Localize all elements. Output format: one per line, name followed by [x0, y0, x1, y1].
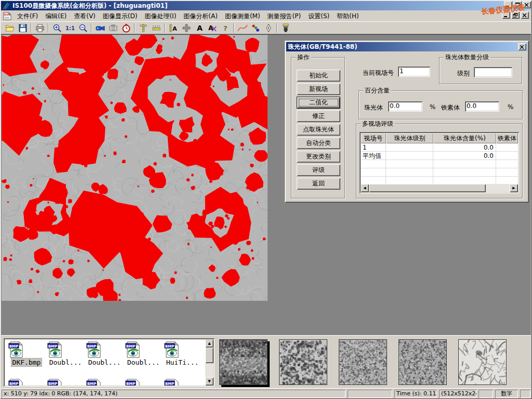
file-name: Doubl... — [48, 358, 83, 366]
toolbar-separator — [91, 23, 92, 33]
thumbnail-4[interactable] — [398, 339, 447, 385]
thumbnail-5[interactable] — [458, 339, 507, 385]
menu-image-measure[interactable]: 图像测量(M) — [221, 11, 264, 22]
timer-icon[interactable] — [119, 22, 132, 34]
text-icon[interactable]: A — [193, 22, 206, 34]
print-icon[interactable] — [33, 22, 46, 34]
pearlite-input[interactable]: 0.0 — [388, 101, 422, 112]
text-style-icon[interactable]: A — [206, 22, 219, 34]
menu-image-analysis[interactable]: 图像分析(A) — [180, 11, 221, 22]
file-item[interactable]: BMP DKF.bmp — [8, 341, 45, 366]
metallographic-image[interactable] — [2, 35, 268, 301]
file-item[interactable]: BMP HuiTi... — [164, 341, 201, 366]
file-item[interactable]: BMP — [86, 379, 123, 385]
grade-input[interactable] — [474, 67, 512, 77]
menu-edit[interactable]: 编辑(E) — [42, 11, 70, 22]
file-item[interactable]: BMP — [125, 379, 162, 385]
menu-image-processing[interactable]: 图像处理(I) — [141, 11, 180, 22]
video-camera-icon[interactable] — [94, 22, 107, 34]
thumbnail-1[interactable] — [219, 339, 268, 385]
maximize-button[interactable] — [513, 1, 522, 8]
ferrite-input[interactable]: 0.0 — [465, 101, 499, 112]
file-item[interactable]: BMP — [47, 379, 84, 385]
binarize-button[interactable]: 二值化 — [297, 97, 340, 109]
brush-tool-icon[interactable] — [279, 22, 292, 34]
svg-text:BMP: BMP — [165, 382, 174, 386]
open-icon[interactable] — [3, 22, 16, 34]
bmp-file-icon: BMP — [125, 341, 141, 358]
child-close-button[interactable] — [521, 11, 529, 19]
table-row-empty — [361, 168, 518, 177]
dialog-title-bar[interactable]: 珠光体(GB/T9441-88) — [286, 42, 527, 51]
table-row-empty — [361, 160, 518, 168]
col-header-ferrite[interactable]: 铁素体 — [496, 133, 518, 143]
bmp-file-icon: BMP — [47, 379, 63, 385]
svg-text:?: ? — [223, 24, 228, 32]
grid-cross-icon[interactable] — [180, 22, 193, 34]
save-icon[interactable] — [16, 22, 29, 34]
caliper-icon[interactable] — [137, 22, 150, 34]
color-points-icon[interactable] — [249, 22, 262, 34]
scrollbar-thumb[interactable] — [205, 348, 214, 363]
menu-file[interactable]: 文件(F) — [14, 11, 42, 22]
bottom-panel: BMP DKF.bmp BMP — [1, 335, 531, 388]
actual-size-icon[interactable]: 1:1 — [63, 22, 76, 34]
camera-icon[interactable] — [107, 22, 119, 34]
zoom-out-icon[interactable] — [76, 22, 89, 34]
scroll-right-icon[interactable]: ▶ — [510, 184, 518, 192]
table-row[interactable]: 平均值 0.0 — [361, 152, 518, 160]
close-button[interactable] — [523, 1, 531, 8]
application-window: IS100显微摄像系统(金相分析版) - [zhuguangti01] 长春仪器… — [0, 0, 532, 399]
bmp-file-icon: BMP — [86, 341, 102, 358]
col-header-grade[interactable]: 珠光体级别 — [386, 133, 433, 143]
col-header-pearlite[interactable]: 珠光体含量(%) — [433, 133, 496, 143]
file-item[interactable]: BMP Doubl... — [47, 341, 84, 366]
grade-group: 珠光体数量分级 级别 — [439, 57, 522, 84]
status-bar: x: 510 y: 79 idx: 0 RGB: (174, 174, 174)… — [1, 388, 531, 398]
return-button[interactable]: 返回 — [297, 178, 340, 190]
initialize-button[interactable]: 初始化 — [297, 70, 340, 82]
file-item[interactable]: BMP — [8, 379, 45, 385]
rate-button[interactable]: 评级 — [297, 164, 340, 176]
thumbnail-3[interactable] — [339, 339, 387, 385]
file-name: DKF.bmp — [11, 358, 42, 366]
ruler-icon[interactable] — [150, 22, 163, 34]
child-minimize-button[interactable] — [502, 11, 510, 19]
thumbnail-2[interactable] — [279, 339, 327, 385]
scrollbar-thumb[interactable] — [369, 184, 486, 192]
pick-pearlite-button[interactable]: 点取珠光体 — [297, 124, 340, 136]
curve-tool-icon[interactable] — [236, 22, 249, 34]
scroll-up-icon[interactable]: ▲ — [205, 339, 214, 348]
cursor-position-status: x: 510 y: 79 idx: 0 RGB: (174, 174, 174) — [2, 390, 345, 398]
change-class-button[interactable]: 更改类别 — [297, 151, 340, 163]
measure-text-icon[interactable]: A — [167, 22, 180, 34]
file-item[interactable]: BMP Doubl... — [86, 341, 123, 366]
toolbar-separator — [134, 23, 135, 33]
menu-image-display[interactable]: 图像显示(D) — [99, 11, 141, 22]
menu-settings[interactable]: 设置(S) — [304, 11, 333, 22]
document-icon[interactable]: DOC — [3, 12, 11, 20]
menu-view[interactable]: 查看(V) — [70, 11, 99, 22]
svg-text:A: A — [172, 25, 177, 32]
help-icon[interactable]: ? — [219, 22, 232, 34]
current-field-input[interactable]: 1 — [398, 66, 430, 77]
scroll-down-icon[interactable]: ▼ — [205, 377, 214, 385]
table-row[interactable]: 1 0.0 — [361, 143, 518, 152]
new-field-button[interactable]: 新视场 — [297, 83, 340, 95]
file-item[interactable]: BMP — [164, 379, 201, 385]
svg-text:BMP: BMP — [126, 382, 135, 386]
dialog-close-button[interactable] — [518, 43, 526, 50]
svg-text:BMP: BMP — [87, 344, 96, 349]
child-restore-button[interactable] — [511, 11, 520, 19]
zoom-in-icon[interactable] — [50, 22, 63, 34]
correct-button[interactable]: 修正 — [297, 110, 340, 122]
scroll-left-icon[interactable]: ◀ — [361, 184, 369, 192]
auto-classify-button[interactable]: 自动分类 — [297, 137, 340, 149]
actual-size-label: 1:1 — [65, 25, 75, 31]
pen-tool-icon[interactable] — [262, 22, 275, 34]
col-header-field[interactable]: 视场号 — [361, 133, 386, 143]
menu-help[interactable]: 帮助(H) — [333, 11, 362, 22]
file-item[interactable]: BMP Doubl... — [125, 341, 162, 366]
minimize-button[interactable] — [504, 1, 512, 8]
menu-measure-report[interactable]: 测量报告(P) — [264, 11, 305, 22]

- **Activity**: Considering only lines that contain the word "grade", say how many there are in the data, with no other text.

- **Completed exercise**: 3